YOUR TASK: Starting at the line below with "dominance of its" and stopping at the line with "contribute to landfill", please print each line exactly, those two included, and skip every picture.
RECORD EXTRACTS section start
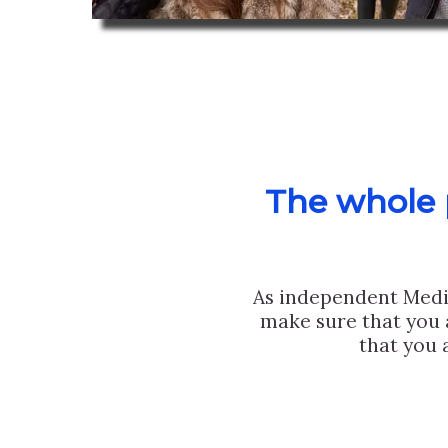
The whole p
As independent Medi
make sure that you 
that you 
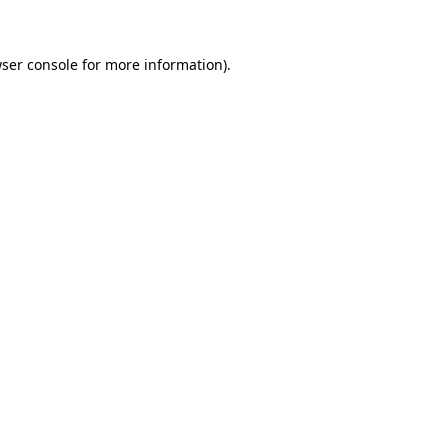
wser console for more information)
.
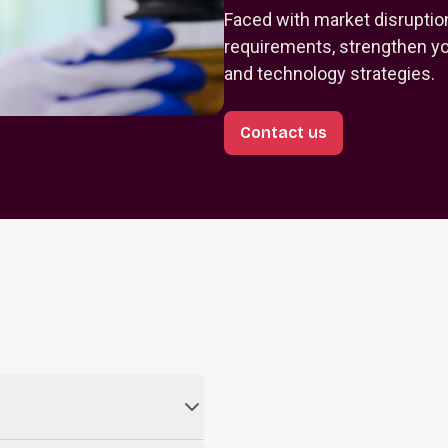
Faced with market disruptio
requirements, strengthen you
and technology strategies.
Contact us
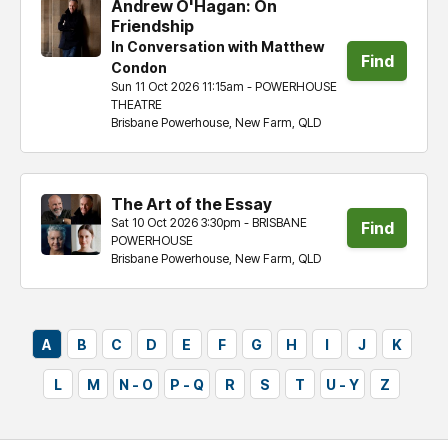
Andrew O'Hagan: On
Friendship
In Conversation with Matthew
Find
Condon
Sun 11 Oct 2026 11:15am - POWERHOUSE
tickets
THEATRE
Brisbane Powerhouse, New Farm, QLD
The Art of the Essay
Sat 10 Oct 2026 3:30pm - BRISBANE
Find
POWERHOUSE
Brisbane Powerhouse, New Farm, QLD
tickets
A
B
C
D
E
F
G
H
I
J
K
L
M
N - O
P - Q
R
S
T
U - Y
Z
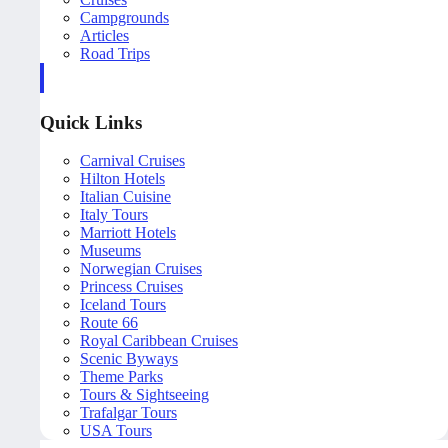
Campgrounds
Articles
Road Trips
Quick Links
Carnival Cruises
Hilton Hotels
Italian Cuisine
Italy Tours
Marriott Hotels
Museums
Norwegian Cruises
Princess Cruises
Iceland Tours
Route 66
Royal Caribbean Cruises
Scenic Byways
Theme Parks
Tours & Sightseeing
Trafalgar Tours
USA Tours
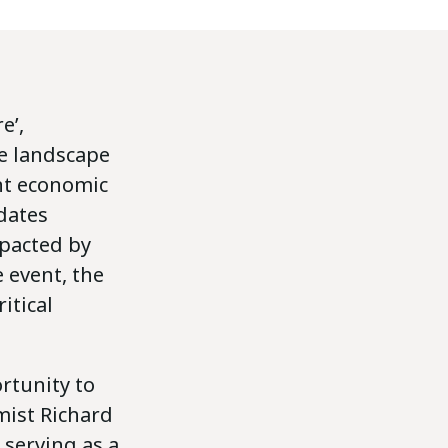
e’,
te landscape
nt economic
idates
mpacted by
e event, the
itical
rtunity to
mist Richard
 serving as a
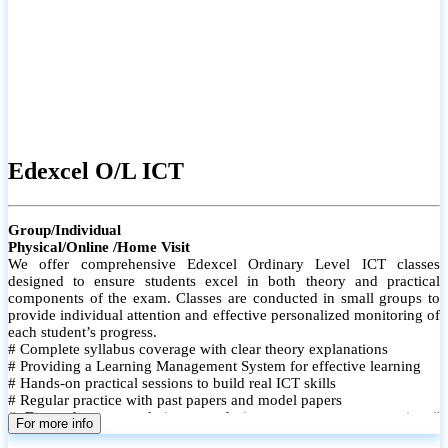
Edexcel O/L ICT
Group/Individual
Physical/Online /Home Visit
We offer comprehensive Edexcel Ordinary Level ICT classes
designed to ensure students excel in both theory and practical
components of the exam. Classes are conducted in small groups to
provide individual attention and effective personalized monitoring of
each student’s progress.
# Complete syllabus coverage with clear theory explanations
# Providing a Learning Management System for effective learning
# Hands-on practical sessions to build real ICT skills
# Regular practice with past papers and model papers
# Focused exam techniques and time management strategies #
For more info
Monthly assessments to track improvement and provide feedback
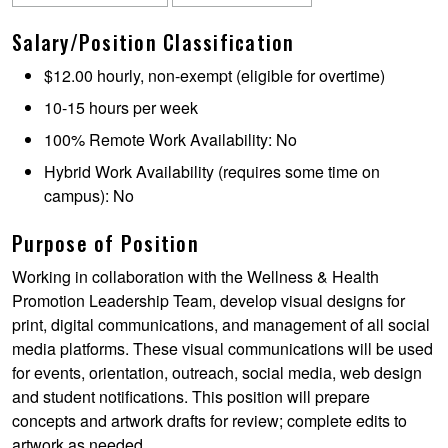
Salary/Position Classification
$12.00 hourly, non-exempt (eligible for overtime)
10-15 hours per week
100% Remote Work Availability: No
Hybrid Work Availability (requires some time on
campus): No
Purpose of Position
Working in collaboration with the Wellness & Health
Promotion Leadership Team, develop visual designs for
print, digital communications, and management of all social
media platforms. These visual communications will be used
for events, orientation, outreach, social media, web design
and student notifications. This position will prepare
concepts and artwork drafts for review; complete edits to
artwork as needed.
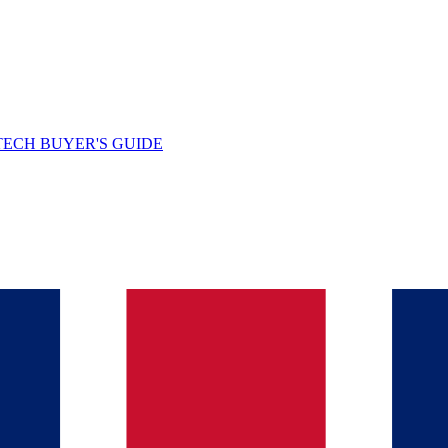
TECH BUYER'S GUIDE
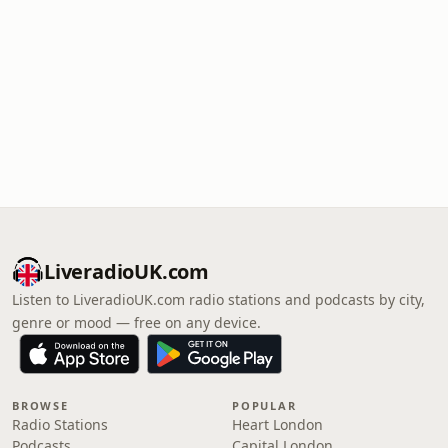
LiveradioUK.com
Listen to LiveradioUK.com radio stations and podcasts by city,
genre or mood — free on any device.
BROWSE
POPULAR
Radio Stations
Heart London
Podcasts
Capital London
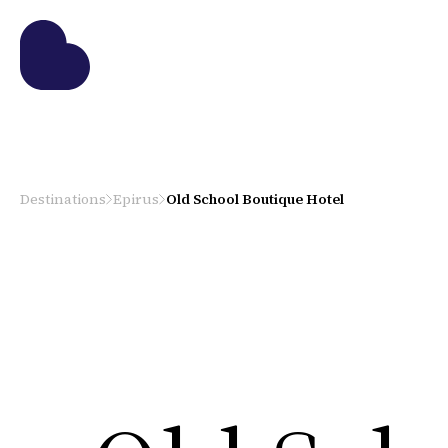
Destinations
Epirus
Old School Boutique Hotel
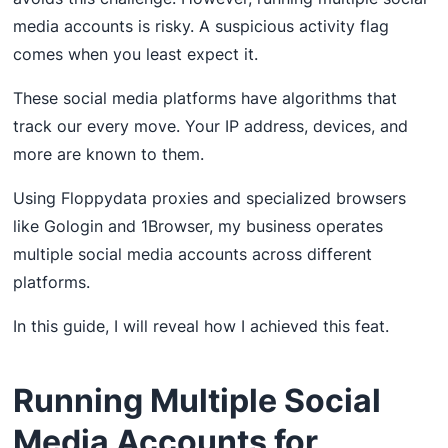
media accounts is risky. A suspicious activity flag
comes when you least expect it.
These social media platforms have algorithms that
track our every move. Your IP address, devices, and
more are known to them.
Using Floppydata proxies and specialized browsers
like Gologin and 1Browser, my business operates
multiple social media accounts across different
platforms.
In this guide, I will reveal how I achieved this feat.
Running Multiple Social
Media Accounts for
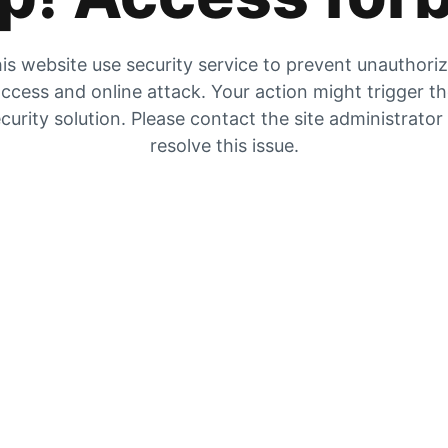
is website use security service to prevent unauthori
ccess and online attack. Your action might trigger t
curity solution. Please contact the site administrator
resolve this issue.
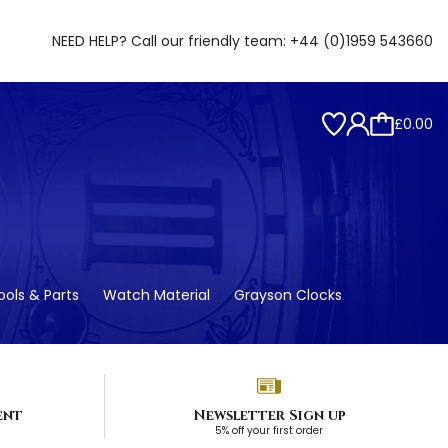
NEED HELP? Call our friendly team:
+44 (0)1959 543660
£0.00
ols & Parts
Watch Material
Grayson Clocks
ent
Newsletter Sign up
5% off your first order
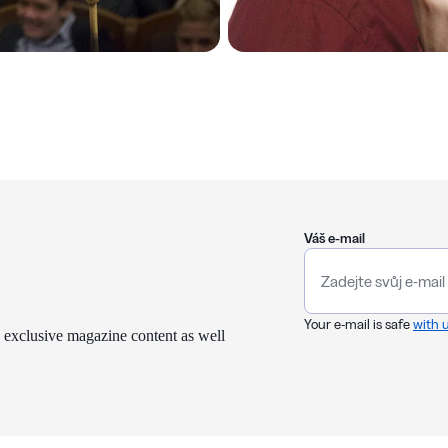
Váš e-mail
Your e-mail is safe
with 
 exclusive magazine content as well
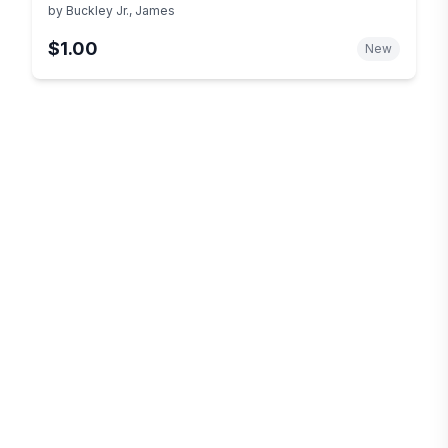
by
Buckley Jr., James
$1.00
New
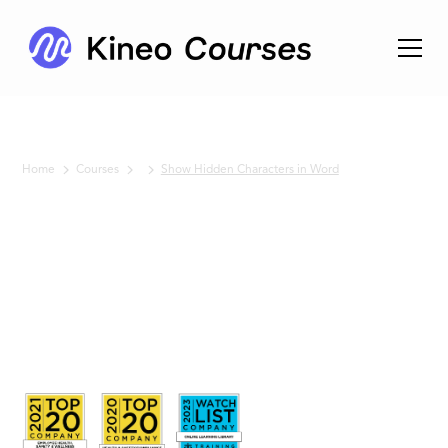
Home
Courses
Show Hidden Characters in Word
No items found.
Show
Hidden
Characters
in Word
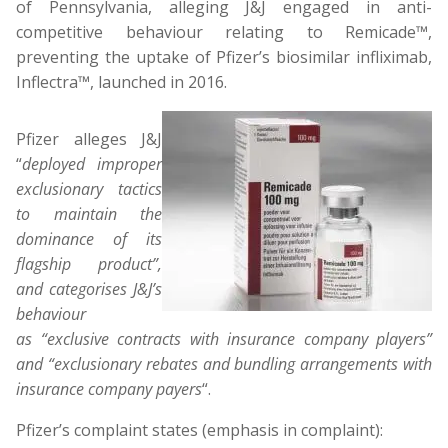
of Pennsylvania, alleging J&J engaged in anti-
competitive behaviour relating to Remicade™,
preventing the uptake of Pfizer’s biosimilar infliximab,
Inflectra™, launched in 2016.
Pfizer alleges J&J
“
deployed improper
exclusionary tactics
to maintain the
dominance of its
flagship product”,
and categorises J&J’s
behaviour
as “exclusive contracts with insurance company players”
and “exclusionary rebates and bundling arrangements with
insurance company payers
“.
Pfizer’s complaint states (emphasis in complaint):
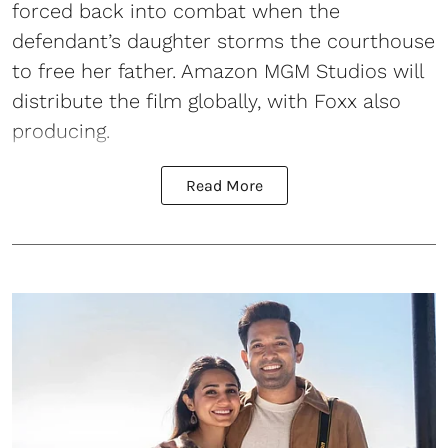
forced back into combat when the
defendant’s daughter storms the courthouse
to free her father. Amazon MGM Studios will
distribute the film globally, with Foxx also
producing.
Read More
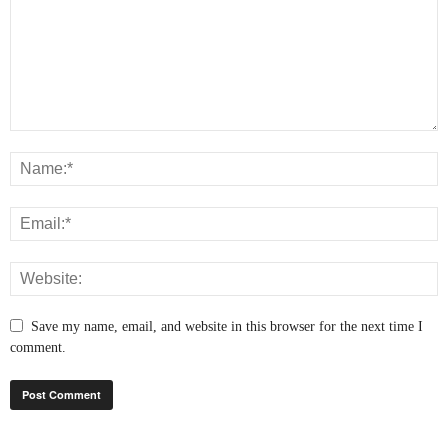
Save my name, email, and website in this browser for the next time I
comment.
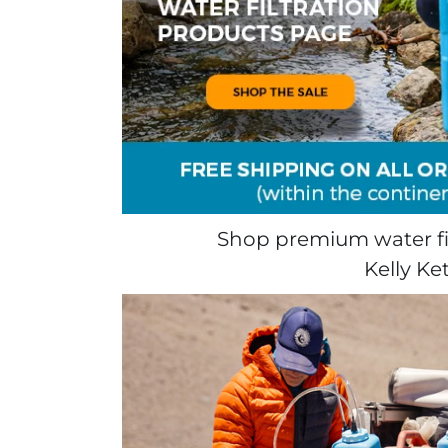
Shop premium water fil
Kelly Ke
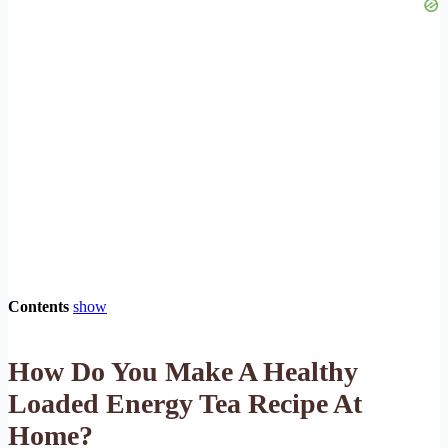
Contents
show
How Do You Make A Healthy
Loaded Energy Tea Recipe At
Home?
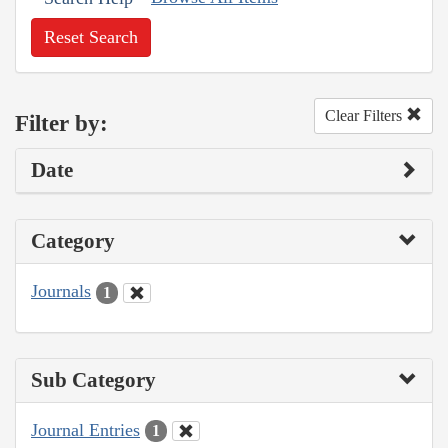
Reset Search
Clear Filters
Filter by:
Date
Category
Journals
1
Sub Category
Journal Entries
1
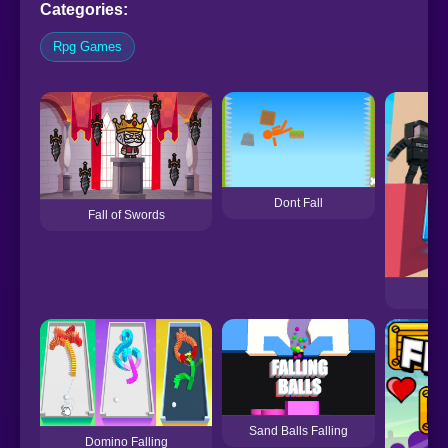
Categories:
Rpg Games
Dont Fall
Fall of Swords
Sand Balls Falling
Domino Falling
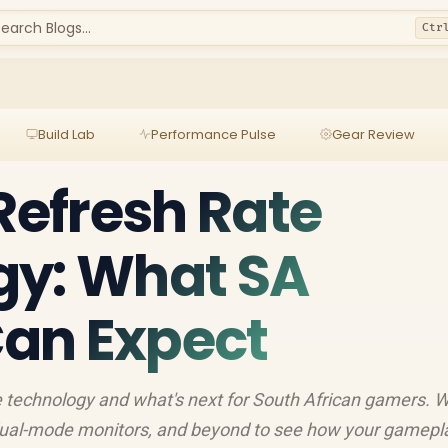
earch Blogs...
Ctr
Build Lab
Performance Pulse
Gear Review
 Refresh Rate
gy: What SA
an Expect
te technology and what's next for South African gamers. W
 dual-mode monitors, and beyond to see how your gamepla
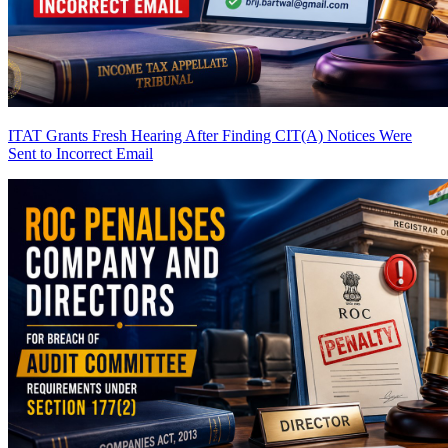
ITAT Grants Fresh Hearing After Finding CIT(A) Notices Were
Sent to Incorrect Email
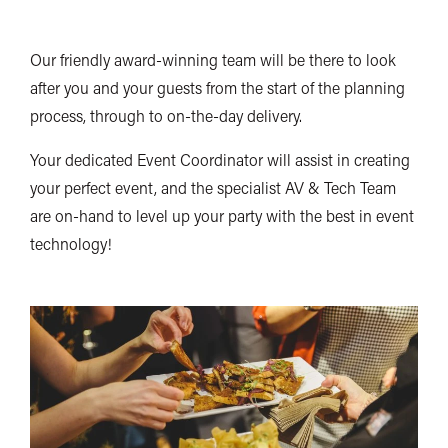
Our friendly award-winning team will be there to look
after you and your guests from the start of the planning
process, through to on-the-day delivery.
Your dedicated Event Coordinator will assist in creating
your perfect event, and the specialist AV & Tech Team
are on-hand to level up your party with the best in event
technology!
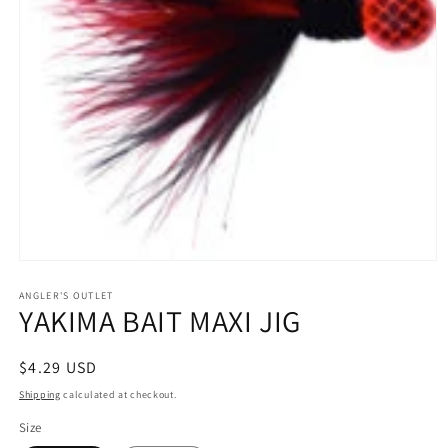
Open
media
1
ANGLER'S OUTLET
YAKIMA BAIT MAXI JIG
in
modal
Regular
$4.29 USD
price
Shipping
calculated at checkout.
Size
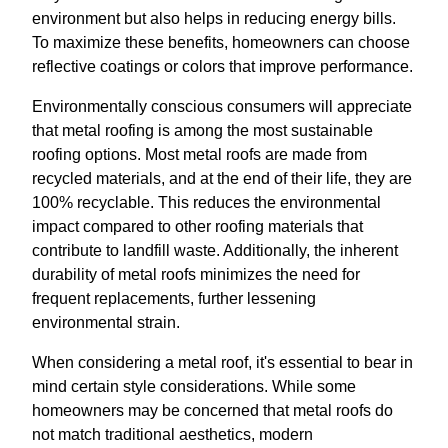
environment but also helps in reducing energy bills.
To maximize these benefits, homeowners can choose
reflective coatings or colors that improve performance.
Environmentally conscious consumers will appreciate
that metal roofing is among the most sustainable
roofing options. Most metal roofs are made from
recycled materials, and at the end of their life, they are
100% recyclable. This reduces the environmental
impact compared to other roofing materials that
contribute to landfill waste. Additionally, the inherent
durability of metal roofs minimizes the need for
frequent replacements, further lessening
environmental strain.
When considering a metal roof, it's essential to bear in
mind certain style considerations. While some
homeowners may be concerned that metal roofs do
not match traditional aesthetics, modern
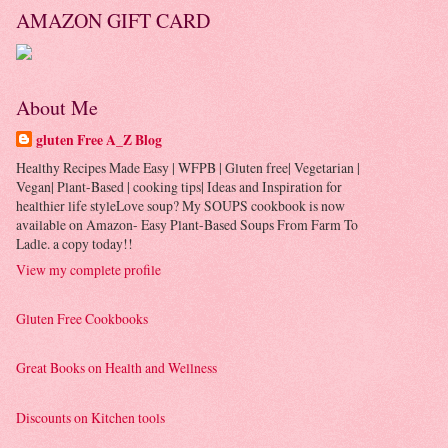
AMAZON GIFT CARD
About Me
gluten Free A_Z Blog
Healthy Recipes Made Easy | WFPB | Gluten free| Vegetarian |
Vegan| Plant-Based | cooking tips| Ideas and Inspiration for
healthier life styleLove soup? My SOUPS cookbook is now
available on Amazon- Easy Plant-Based Soups From Farm To
Ladle. a copy today!!
View my complete profile
Gluten Free Cookbooks
Great Books on Health and Wellness
Discounts on Kitchen tools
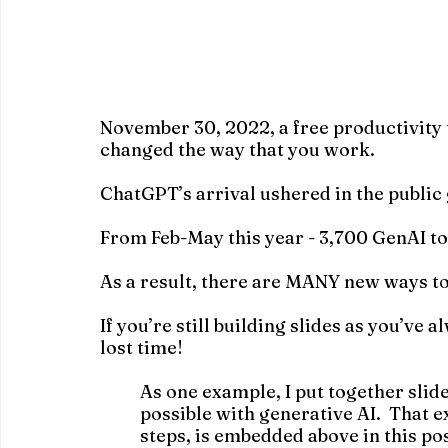
November 30, 2022, a free productivity t
changed the way that you work.
ChatGPT’s arrival ushered in the public 
From Feb-May this year - 3,700 GenAI to
As a result, there are MANY new ways to
If you’re still building slides as you’ve 
lost time!
As one example, I put together slid
possible with generative AI.  That 
steps, is embedded above in this pos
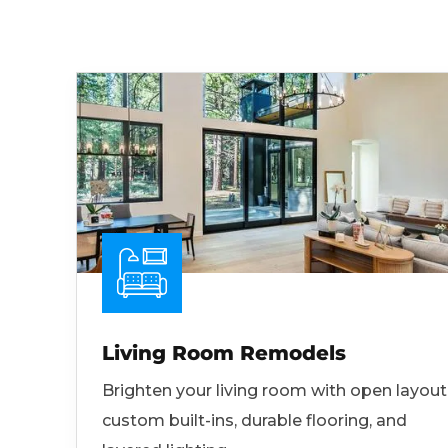
Living Room Remodels
Brighten your living room with open layout
custom built-ins, durable flooring, and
RECORD EXTRACTS section end
RESPONSE:
dominance of its
flagship product”,
and categorises J&J’s
behaviour
as “exclusive contracts with insurance company players”
and “exclusionary rebates and bundling arrangements with
insurance company payers
“.
Pfizer’s complaint states (emphasis in complaint):
forced back into combat when the
defendant’s daughter storms the courthouse
to free her father. Amazon MGM Studios will
distribute the film globally, with Foxx also
producing.
Read More
Save my name, email, and website in this browser for the next time I
comment.
Shop premium water fil
Kelly Ke
Contents
show
How Do You Make A Healthy
Loaded Energy Tea Recipe At
Home?
Reset Search
Clear Filters
Filter by:
Date
Category
Journals
1
Sub Category
Journal Entries
1
Categories:
Rpg Games
Dont Fall
Fall of Swords
Sand Balls Falling
Domino Falling
earch Blogs...
Ctr
Build Lab
Performance Pulse
Gear Review
 Refresh Rate
gy: What SA
an Expect
te technology and what's next for South African gamers. W
 dual-mode monitors, and beyond to see how your gamepla
ITAT Grants Fresh Hearing After Finding CIT(A) Notices Were
Sent to Incorrect Email
Our friendly award-winning team will be there to look
after you and your guests from the start of the planning
process, through to on-the-day delivery.
Your dedicated Event Coordinator will assist in creating
your perfect event, and the specialist AV & Tech Team
are on-hand to level up your party with the best in event
technology!
Open
media
1
ANGLER'S OUTLET
YAKIMA BAIT MAXI JIG
in
modal
Regular
$4.29 USD
price
Shipping
calculated at checkout.
Size
environment but also helps in reducing energy bills.
To maximize these benefits, homeowners can choose
reflective coatings or colors that improve performance.
Environmentally conscious consumers will appreciate
that metal roofing is among the most sustainable
roofing options. Most metal roofs are made from
recycled materials, and at the end of their life, they are
100% recyclable. This reduces the environmental
impact compared to other roofing materials that
contribute to landfill waste. Additionally, the inherent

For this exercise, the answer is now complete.